MMCP-GEN: A Modality-Extensible Diffusion Language Model for Conditional Protein Sequence Generation

Recent advances in diffusion-based language models (DLMs) have shown remarkable potential for de novo protein design. However, enabling controllable protein generation requires integrating diverse biological conditions, such as structure, functions, and chemical interactions, each represented in distinct modalities. Existing approaches often either support a single condition or treat multiple conditions through separate modality-specific encoders.
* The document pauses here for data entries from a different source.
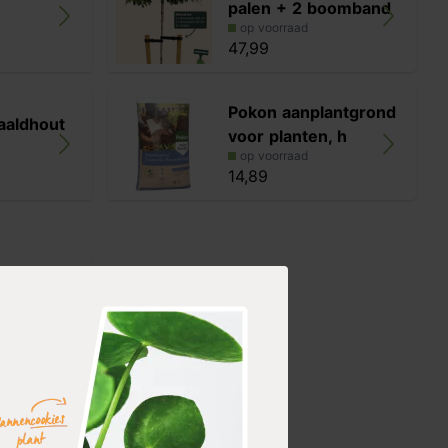
palen + 2 boomband
op voorraad
47,99
Pokon aanplantgrond
aaldhout
voor planten, h
op voorraad
14,89
er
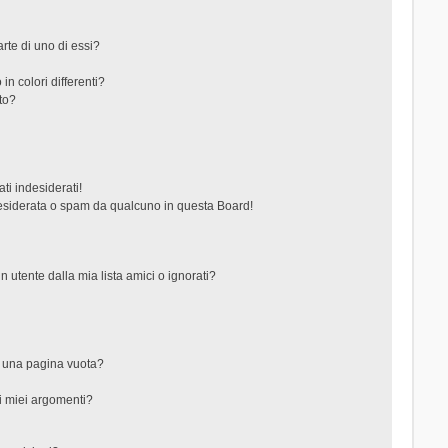
rte di uno di essi?
in colori differenti?
to?
ti indesiderati!
esiderata o spam da qualcuno in questa Board!
tente dalla mia lista amici o ignorati?
?
o una pagina vuota?
i miei argomenti?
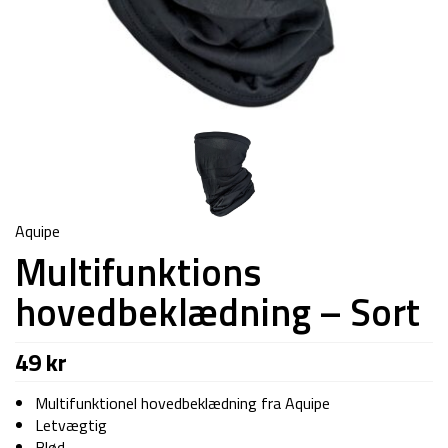
Aquipe
Multifunktions
hovedbeklædning – Sort
49
kr
Multifunktionel hovedbeklædning fra Aquipe
Letvægtig
Blød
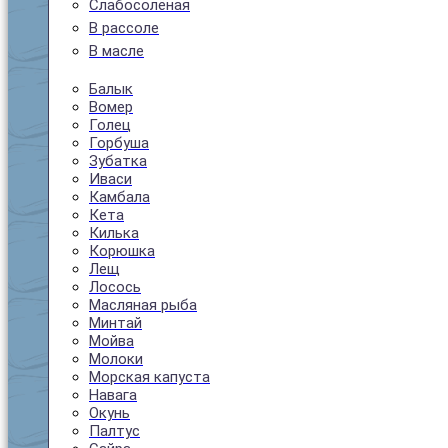
Слабосолёная
В рассоле
В масле
Балык
Вомер
Голец
Горбуша
Зубатка
Иваси
Камбала
Кета
Килька
Корюшка
Лещ
Лосось
Масляная рыба
Минтай
Мойва
Молоки
Морская капуста
Навага
Окунь
Палтус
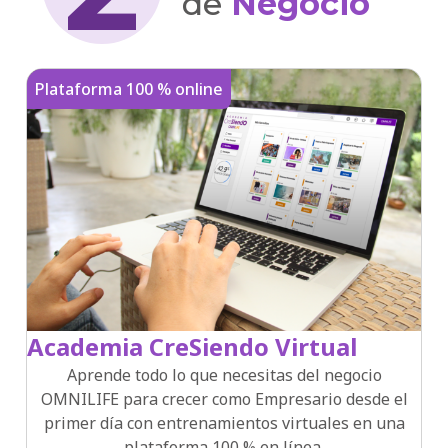
de
Negocio
Plataforma 100 % online
Academia CreSiendo Virtual
Aprende todo lo que necesitas del negocio
OMNILIFE para crecer como Empresario desde el
primer día con entrenamientos virtuales en una
plataforma 100 % en línea.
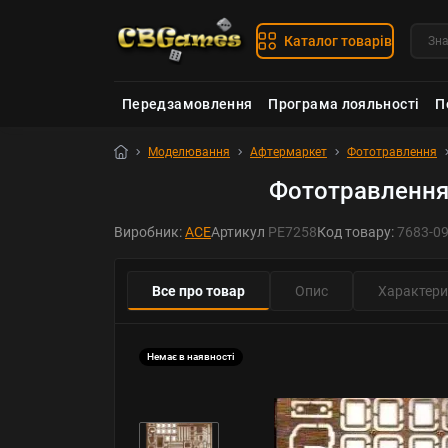
Каталог товарів
Передзамовлення
Програма лояльності
П
Моделювання
Афтермаркет
Фототравлення
Фототравлення 
Виробник:
ACE
Артикул
PE7258
Код товару:
7683-0
Все про товар
Опис
Характери
Немає в наявності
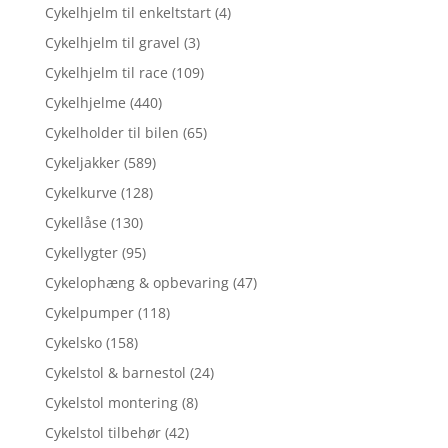
Cykelhjelm til enkeltstart
(4)
Cykelhjelm til gravel
(3)
Cykelhjelm til race
(109)
Cykelhjelme
(440)
Cykelholder til bilen
(65)
Cykeljakker
(589)
Cykelkurve
(128)
Cykellåse
(130)
Cykellygter
(95)
Cykelophæng & opbevaring
(47)
Cykelpumper
(118)
Cykelsko
(158)
Cykelstol & barnestol
(24)
Cykelstol montering
(8)
Cykelstol tilbehør
(42)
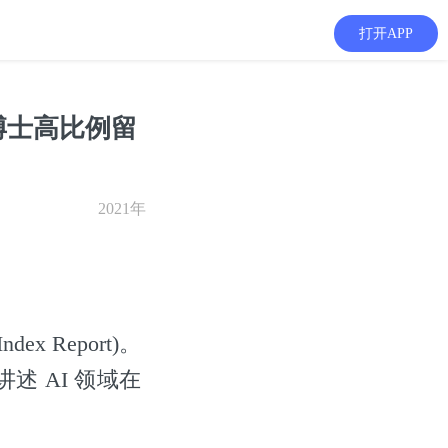
打开APP
博士高比例留
2021年
 Report)。
述 AI 领域在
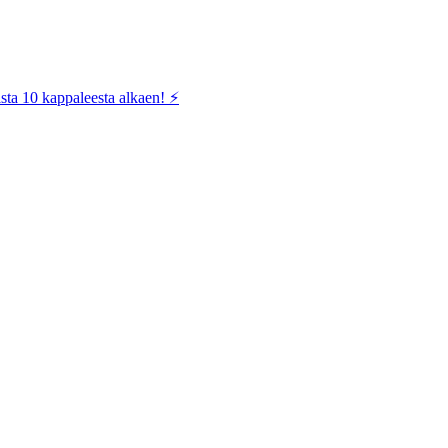
sta 10 kappaleesta alkaen! ⚡️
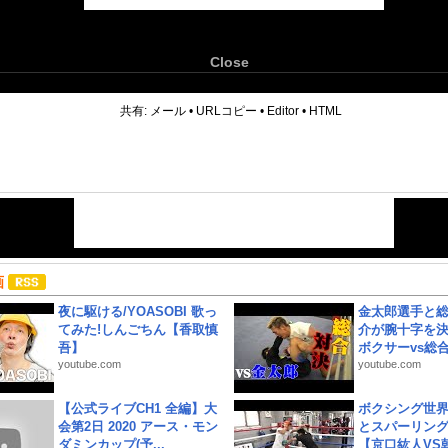
Close
6
共有:
メール
•
URLコピー
•
Editor
•
HTML
画
夜に駆ける/YOASOBI 歌っ
金太郎選手と総
てみた!しんごちん【香取慎
介が腕十字を決
吾】
ボクサーvs総合.
youtube.com
youtube.com
【公式ライブCH1 全編】大
ボクシング世
会第2日 2020 アース・モン
とスパーリン
ダミンカップ(予...
【京口紘人VS朝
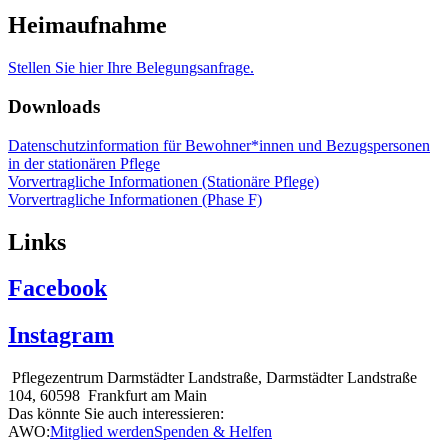
Heimaufnahme
Stellen Sie hier Ihre Belegungsanfrage.
Downloads
Datenschutzinformation für Bewohner*innen und Bezugspersonen
in der stationären Pflege
Vorvertragliche Informationen (Stationäre Pflege)
Vorvertragliche Informationen (Phase F)
Links
Facebook
Instagram
Pflegezentrum Darmstädter Landstraße, Darmstädter Landstraße
104, 60598 Frankfurt am Main
Das könnte Sie auch interessieren:
AWO:
Mitglied werden
Spenden & Helfen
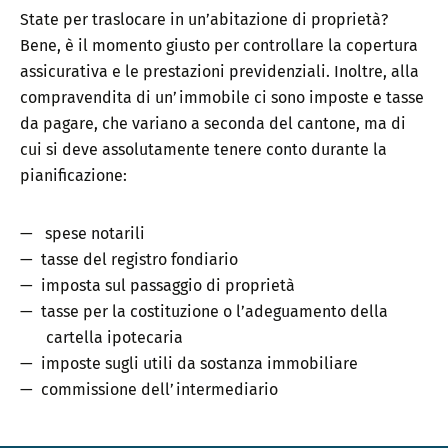
State per traslocare in un’abitazione di proprietà?
Bene, è il momento giusto per controllare la copertura
assicurativa e le prestazioni previdenziali. Inoltre, alla
compravendita di un’immobile ci sono imposte e tasse
da pagare, che variano a seconda del cantone, ma di
cui si deve assolutamente tenere conto durante la
pianificazione:
spese notarili
tasse del registro fondiario
imposta sul passaggio di proprietà
tasse per la costituzione o l’adeguamento della
cartella ipotecaria
imposte sugli utili da sostanza immobiliare
commissione dell’intermediario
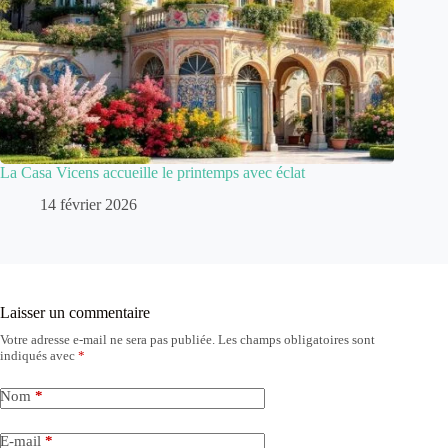
La Casa Vicens accueille le printemps avec éclat
14 février 2026
Laisser un commentaire
Votre adresse e-mail ne sera pas publiée.
Les champs obligatoires sont
indiqués avec
*
Nom
*
E-mail
*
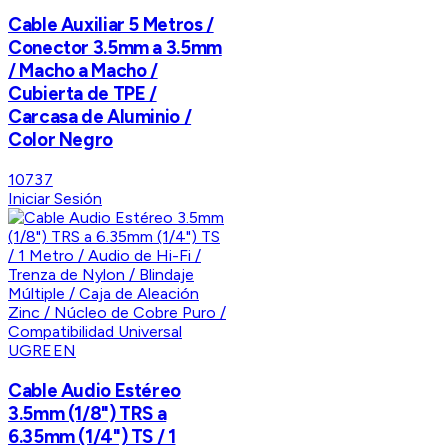
Cable Auxiliar 5 Metros /
Conector 3.5mm a 3.5mm
/ Macho a Macho /
Cubierta de TPE /
Carcasa de Aluminio /
Color Negro
10737
Iniciar Sesión
UGREEN
Cable Audio Estéreo
3.5mm (1/8") TRS a
6.35mm (1/4") TS / 1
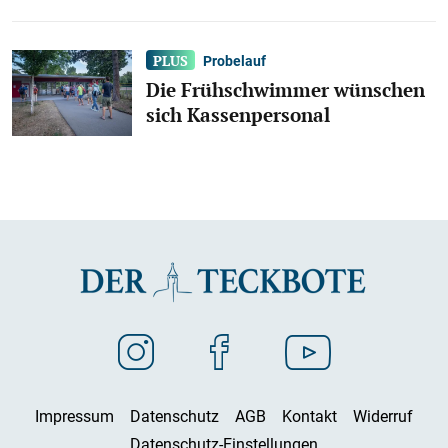
Probelauf
Die Frühschwimmer wünschen
sich Kassenpersonal
Impressum
Datenschutz
AGB
Kontakt
Widerruf
Datenschutz-Einstellungen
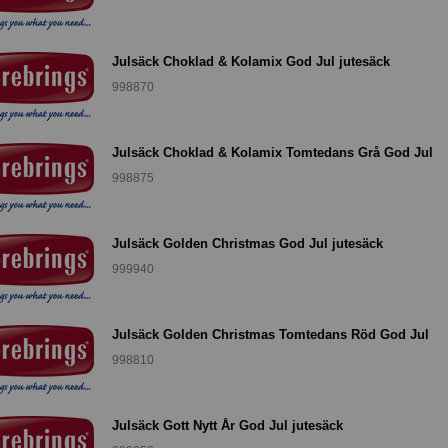
Julsäck Choklad & Kolamix God Jul jutesäck
998870
Julsäck Choklad & Kolamix Tomtedans Grå God Jul
998875
Julsäck Golden Christmas God Jul jutesäck
999940
Julsäck Golden Christmas Tomtedans Röd God Jul
998810
Julsäck Gott Nytt År God Jul jutesäck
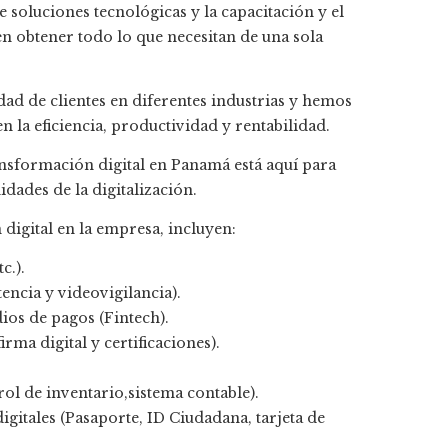
 soluciones tecnológicas y la capacitación y el
en obtener todo lo que necesitan de una sola
ad de clientes en diferentes industrias y hemos
la eficiencia, productividad y rentabilidad.
ansformación digital en Panamá está aquí para
dades de la digitalización.
 digital en la empresa, incluyen:
c.).
tencia y videovigilancia).
os de pagos (Fintech).
rma digital y certificaciones).
l de inventario,sistema contable).
gitales (Pasaporte, ID Ciudadana, tarjeta de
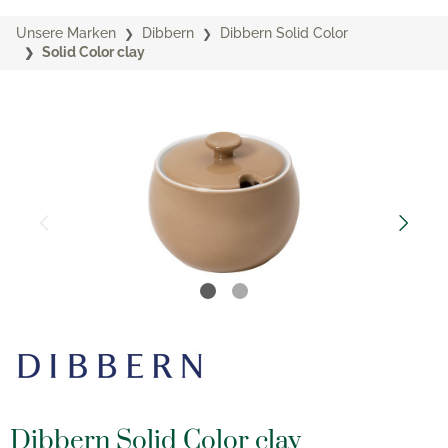
Unsere Marken
Dibbern
Dibbern Solid Color
Solid Color clay
Dibbern Solid Color clay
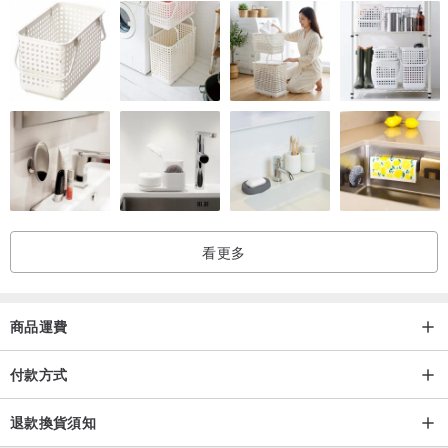
看更多
商品運費
付款方式
退款換貨須知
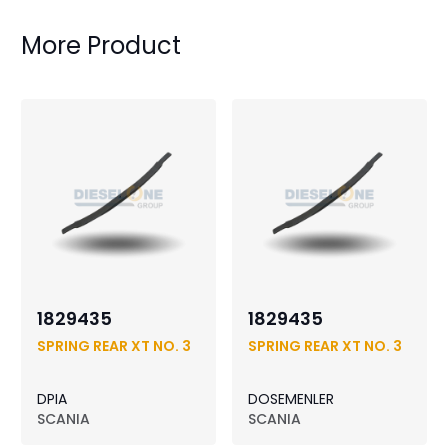
More Product
1829435
1829435
SPRING REAR XT NO. 3
SPRING REAR XT NO. 3
DPIA
DOSEMENLER
SCANIA
SCANIA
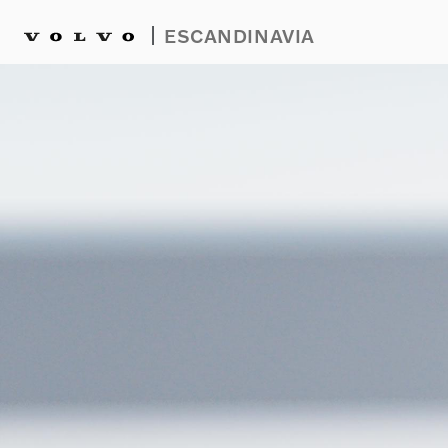
|
ESCANDINAVIA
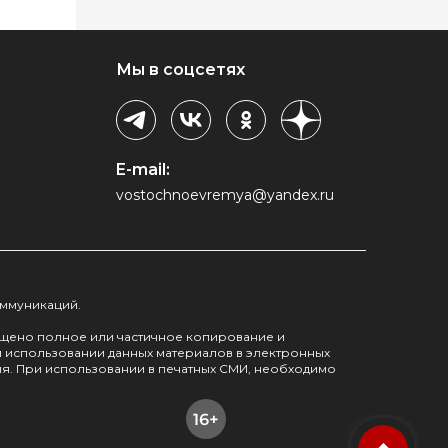
Мы в соцсетях
E-mail:
vostochnoevremya@yandex.ru
оммуникаций.
ещено полное или частичное копирование и
м использовании данных материалов в электронных
я. При использовании в печатных СМИ, необходимо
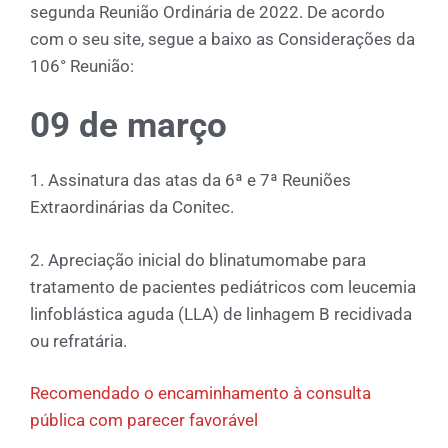
segunda Reunião Ordinária de 2022. De acordo
com o seu site, segue a baixo as Considerações da
106° Reunião:
09 de março
1. Assinatura das atas da 6ª e 7ª Reuniões
Extraordinárias da Conitec.
2. Apreciação inicial do blinatumomabe para
tratamento de pacientes pediátricos com leucemia
linfoblástica aguda (LLA) de linhagem B recidivada
ou refratária.
Recomendado o encaminhamento à consulta
pública com parecer favorável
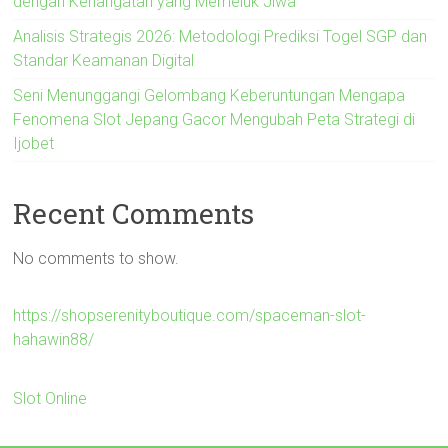
dengan Kehangatan yang Memeluk Jiwa
Analisis Strategis 2026: Metodologi Prediksi Togel SGP dan
Standar Keamanan Digital
Seni Menunggangi Gelombang Keberuntungan Mengapa
Fenomena Slot Jepang Gacor Mengubah Peta Strategi di
Ijobet
Recent Comments
No comments to show.
https://shopserenityboutique.com/spaceman-slot-
hahawin88/
Slot Online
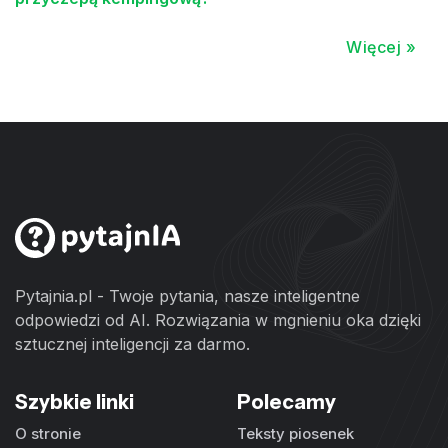
Więcej »
Pytajnia.pl - Twoje pytania, nasze inteligentne
odpowiedzi od AI. Rozwiązania w mgnieniu oka dzięki
sztucznej inteligencji za darmo.
Szybkie linki
Polecamy
O stronie
Teksty piosenek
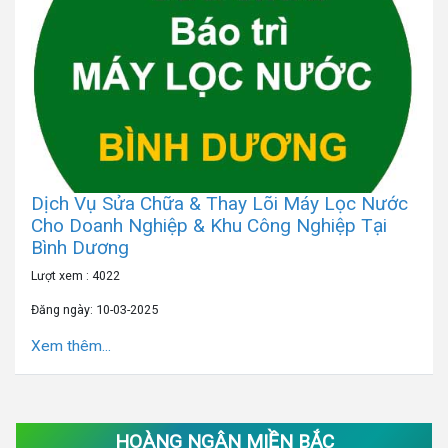
Dịch Vụ Sửa Chữa & Thay Lõi Máy Lọc Nước
Cho Doanh Nghiệp & Khu Công Nghiệp Tại
Bình Dương
Lượt xem : 4022
Đăng ngày: 10-03-2025
Xem thêm...
HOÀNG NGÂN MIỀN BẮC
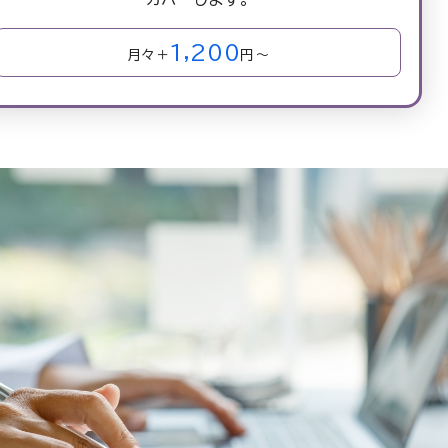
1,200
月々＋
円～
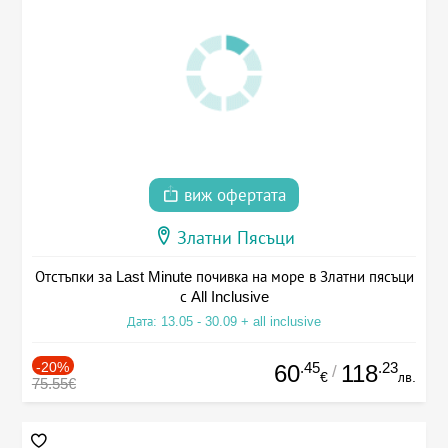
виж офертата
Златни Пясъци
Отстъпки за Last Minute почивка на море в Златни пясъци
с All Inclusive
Дата: 13.05 - 30.09 + all inclusive
-20%
.45
.23
60
118
/
€
лв.
75.55€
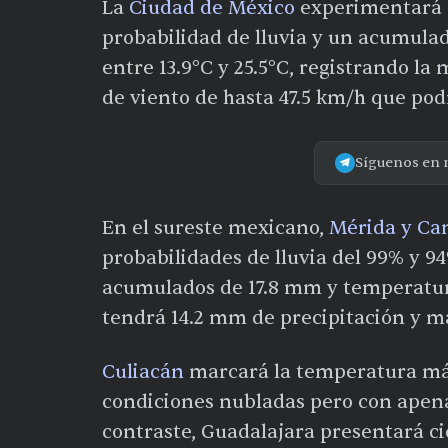
La
Ciudad de México
experimentará 
probabilidad de lluvia y un acumula
entre 13.9°C y 25.5°C, registrando la
de viento de hasta 47.5 km/h que podr
Síguenos en 
En el sureste mexicano,
Mérida y Ca
probabilidades de lluvia del 99% y 9
acumulados de 17.8 mm y temperatur
tendrá 14.2 mm de precipitación y m
Culiacán
marcará la temperatura más
condiciones nubladas pero con apena
contraste, Guadalajara presentará 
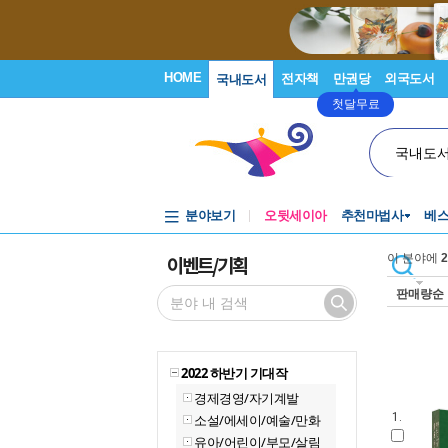
HOME
전자책
만권당
외국도서
국내도서
첫달무료
국내도
분야보기
오뒷세이아
추천마법사
베
이벤트/기획
이 분야에
2
판매량순
2022 하반기 기대작
경제경영/자기계발
1.
소설/에세이/예술/만화
유아/어린이/부모/살림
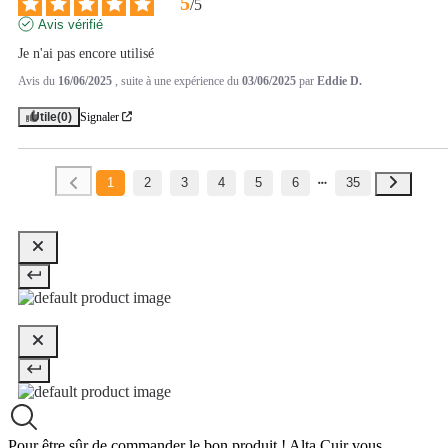
5
/
5
Avis vérifié
Je n'ai pas encore utilisé
Avis du
16/06/2025
, suite à une expérience du
03/06/2025
par
Eddie D.
Utile
(0)
Signaler
1
2
3
4
5
6
35
Pour être sûr de commander le bon produit !
Alta Cuir vous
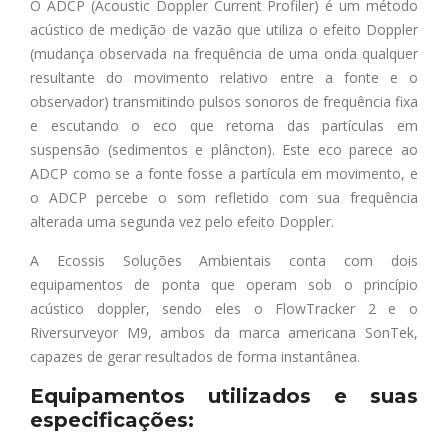
O ADCP (Acoustic Doppler Current Profiler) é um método
acústico de medição de vazão que utiliza o efeito Doppler
(mudança observada na frequência de uma onda qualquer
resultante do movimento relativo entre a fonte e o
observador) transmitindo pulsos sonoros de frequência fixa
e escutando o eco que retorna das partículas em
suspensão (sedimentos e plâncton). Este eco parece ao
ADCP como se a fonte fosse a partícula em movimento, e
o ADCP percebe o som refletido com sua frequência
alterada uma segunda vez pelo efeito Doppler.
A Ecossis Soluções Ambientais conta com dois
equipamentos de ponta que operam sob o princípio
acústico doppler, sendo eles o FlowTracker 2 e o
Riversurveyor M9, ambos da marca americana SonTek,
capazes de gerar resultados de forma instantânea.
Equipamentos utilizados e suas
especificações:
This isolation limits cross-modal interaction, reduces generation quality, and complicates the incorporation of new conditions without retraining or redesigning the backbone. To address these limitations, we introduce $\textbf{MMCP-GEN}$, a DLM for $\textbf{M}$ulti-$\textbf{M}$odal, Multi-$\textbf{C}$ondition $\textbf{P}$rotein sequence $\textbf{GEN}$eration. $\textbf{MMCP-GEN}$ establishes a new paradigm for controllable protein generation under complex multimodal constraints. Its core is a modality-composable and extensible conditioning mechanism that fuses heterogeneous biological conditions via learnable queries and modality-indicator heads, enabling disentangled, extensible, and cross-modal condition integration without retraining the backbone. A joint generation–and–scoring objective further aligns sequence recovery with structural fidelity. Empirically, $\textbf{MMCP-GEN}$ achieves state-of-the-art performance across structure-, function-, and ligand-conditioned tasks, improving sequence recovery by up to 5\% and outperforming attentive baselines in diverse functional annotation tasks. These results establish $\textbf{MMCP-GEN}$ as a general and high-fidelity framework for controllable protein generation.